AI content generation tools for scalability
Selecting AI solutions that suitably convey the brand identity is non-negotiable. The right AI content creation tools enable quick content delivery across multiple platforms in no time while consistently meeting marketing objectives.
Content optimisation strategies
AI in retail marketing supports performance marketing tools to analyse engagement data and customer feedback to identify KPIs and bottlenecks for refining content strategies. Retailers should assess AI-generated and human-created content performance to optimise resources effectively.
Hyper-personalised content for expanding the market
Content-generation AI tools analyse and create content by analysing the culture, traditions, and laws of a particular region, enabling businesses to expand into new markets while maintaining relevance.
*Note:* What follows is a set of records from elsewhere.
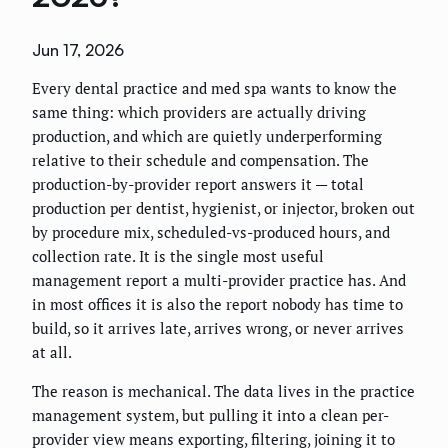
Jun 17, 2026
Every dental practice and med spa wants to know the
same thing: which providers are actually driving
production, and which are quietly underperforming
relative to their schedule and compensation. The
production-by-provider report answers it — total
production per dentist, hygienist, or injector, broken out
by procedure mix, scheduled-vs-produced hours, and
collection rate. It is the single most useful
management report a multi-provider practice has. And
in most offices it is also the report nobody has time to
build, so it arrives late, arrives wrong, or never arrives
at all.
The reason is mechanical. The data lives in the practice
management system, but pulling it into a clean per-
provider view means exporting, filtering, joining it to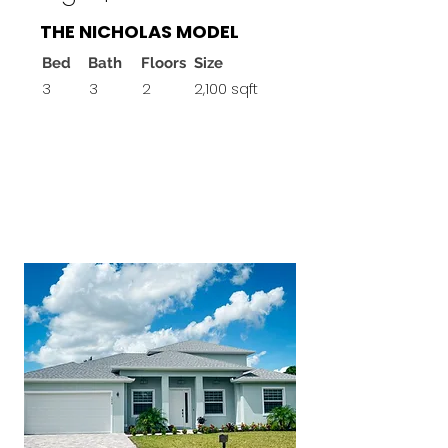
THE NICHOLAS MODEL
Bed
Bath
Floors
Size
3
3
2
2,100 sqft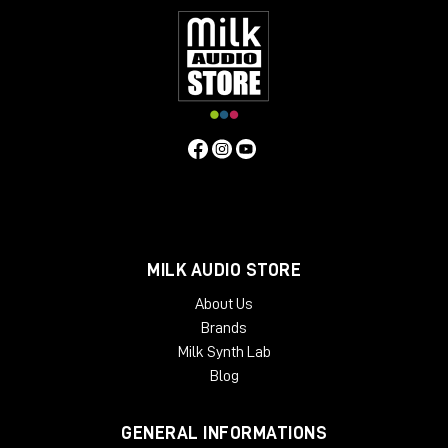
MILK AUDIO STORE
About Us
Brands
Milk Synth Lab
Blog
GENERAL INFORMATIONS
Content localisation ensures compliance with regional standards and stronger customer engagement.
With innovations in technology and its growing adoption, artificial intelligence in e-commerce would focus on hyper-personalisation, consistent and quality content, and operational efficiency. AI in retail marketing will continue to grow, requiring businesses to prioritise ethical practices of transparency, data security, IPRs and copyrights, and other regulatory compliances.
Frequently asked questions
From 2 August 2026, Article 50 of the EU AI Act requires that AI-generated or manipulated images, audio and video that could be mistaken for authentic be disclosed, that chatbots identify themselves as AI, and that providers apply machine-readable marking to synthetic content, with fines of up to EUR 15 million or 3% of global turnover. In the US, the Federal Trade Commission's 2024 rule bans fake and AI-generated consumer reviews and testimonials. Retailers typically need a content provenance policy covering product imagery, virtual influencers and reviews.
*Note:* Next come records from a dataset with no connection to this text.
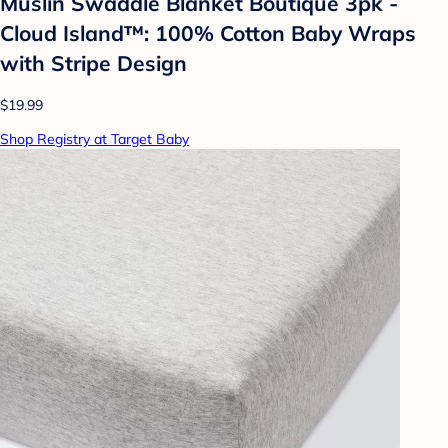
Muslin Swaddle Blanket Boutique 3pk -
Cloud Island™: 100% Cotton Baby Wraps
with Stripe Design
$19.99
Shop Registry at Target Baby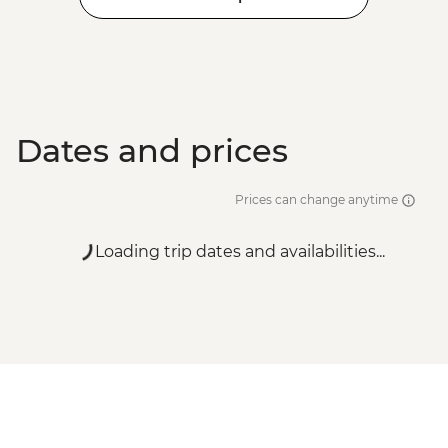
EUR90
Santorini - Semi Private Sunset
Catamaran cruise & Dinner - EUR160
Dates and prices
Prices can change anytime
Loading trip dates and availabilities...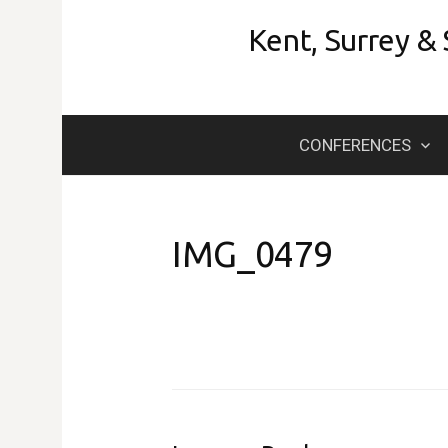
Skip
Kent, Surrey &
to
content
CONFERENCES
IMG_0479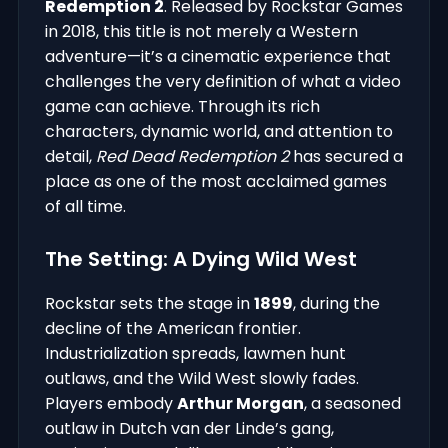
Redemption 2
. Released by Rockstar Games
in 2018, this title is not merely a Western
adventure—it’s a cinematic experience that
challenges the very definition of what a video
game can achieve. Through its rich
characters, dynamic world, and attention to
detail,
Red Dead Redemption 2
has secured a
place as one of the most acclaimed games
of all time.
The Setting: A Dying Wild West
Rockstar sets the stage in
1899
, during the
decline of the American frontier.
Industrialization spreads, lawmen hunt
outlaws, and the Wild West slowly fades.
Players embody
Arthur Morgan
, a seasoned
outlaw in Dutch van der Linde’s gang,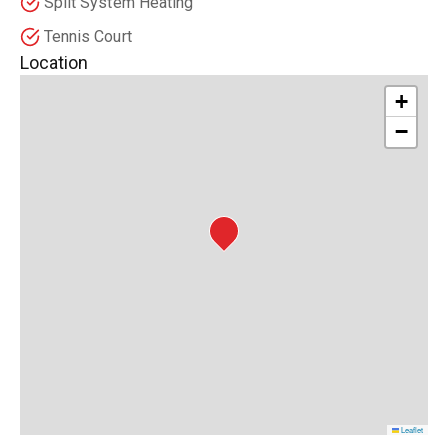
Split System Heating
Tennis Court
Location
+
−
Leaflet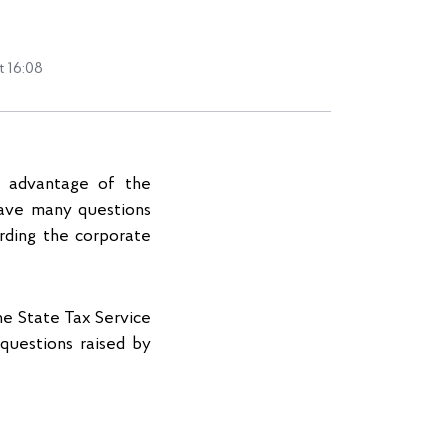
t 16:08
n advantage of the
have many questions
arding the corporate
he State Tax Service
questions raised by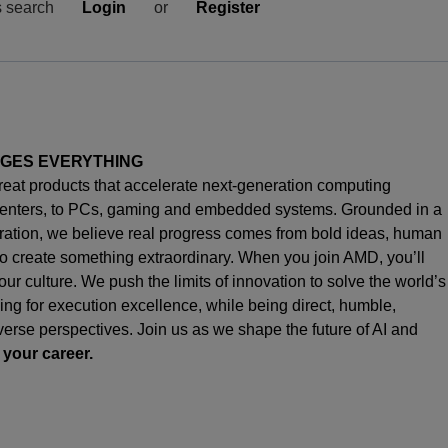
s search
Login
or
Register
NGES EVERYTHING
great products that accelerate next-generation computing
enters, to PCs,
gaming
and embedded systems. Grounded in a
oration, we believe real progress comes from bold ideas, human
o create something extraordinary. When you join AMD,
you’ll
s our culture. We push the limits of innovation to solve the world’s
ng for execution excellence, while being direct, humble,
iverse perspectives. Join us as we shape the future of AI and
 your career.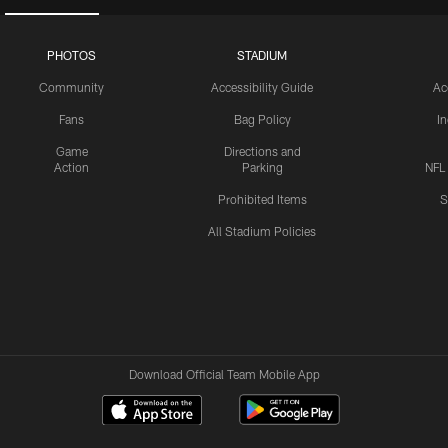
PHOTOS
STADIUM
Community
Accessibility Guide
Ac
Fans
Bag Policy
I
Game
Directions and
Action
Parking
NFL
Prohibited Items
S
All Stadium Policies
Download Official Team Mobile App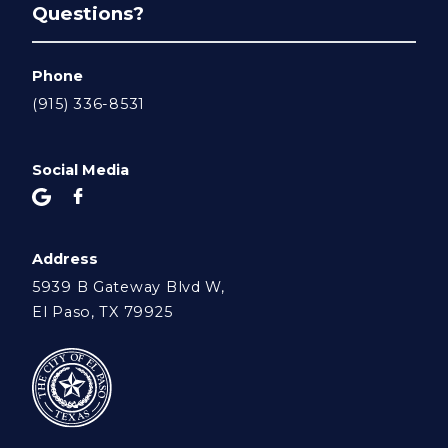
Questions?
Phone
(915) 336-8531
Social Media
Address
5939 B Gateway Blvd W,
El Paso, TX 79925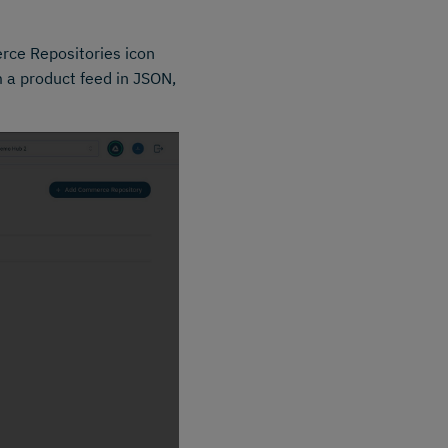
rce Repositories icon
 a product feed in JSON,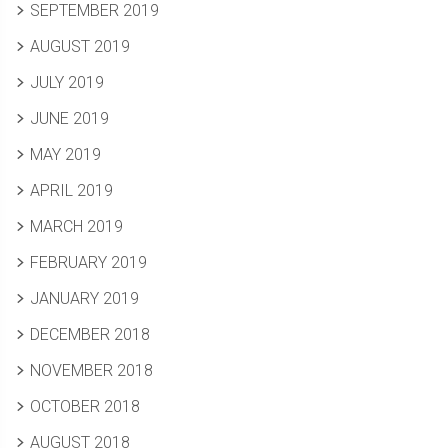
SEPTEMBER 2019
AUGUST 2019
JULY 2019
JUNE 2019
MAY 2019
APRIL 2019
MARCH 2019
FEBRUARY 2019
JANUARY 2019
DECEMBER 2018
NOVEMBER 2018
OCTOBER 2018
AUGUST 2018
Brand governance for generative AI requires a centrally managed brand model covering tone, terminology and visual rules, a human review tier for customer-facing content, and automated checks on the factual accuracy of product claims. Product descriptions generated without structured attribute data are prone to fabricated specifications, and under Section 5 of the FTC Act the retailer remains liable for false product claims regardless of whether a model generated them. Enterprises typically ground generation in the product information management system and audit a sample of published content monthly.
In the US, the Copyright Office has stated that works generated wholly by AI without meaningful human authorship are not eligible for copyright protection, so fully automated content may not be defensible against reuse by competitors. Retailers also carry risk if generation tools reproduce protected material from training data. Enterprises typically use tools with indemnification provisions, retain human creative direction, and document the human contribution to each asset.
McKinsey estimates generative AI could add USD 240 billion to USD 390 billion of value to the retail industry, equivalent to 1.2 to 1.9 percentage points of margin, with marketing and content among the earliest value pools. Reported gains include up to 40% improvement in advertising click-through rates from AI-generated imagery. Most retailers remain in pilot: around 90% of executives report experimentation while very few report organisation-wide scaling.
Content should be measured on the same commercial metrics regardless of origin: conversion rate, return rate, organic search visibility, engagement and cost per asset. Enterprises typically run holdout tests, powered to at least 95% statistical confidence, in which AI-generated and human-created variants are served to comparable audiences before reallocating budget. Quality metrics such as factual error rate and brand-compliance score should be tracked alongside commercial results, because a lower cost per asset does not offset consumer-protection exposure.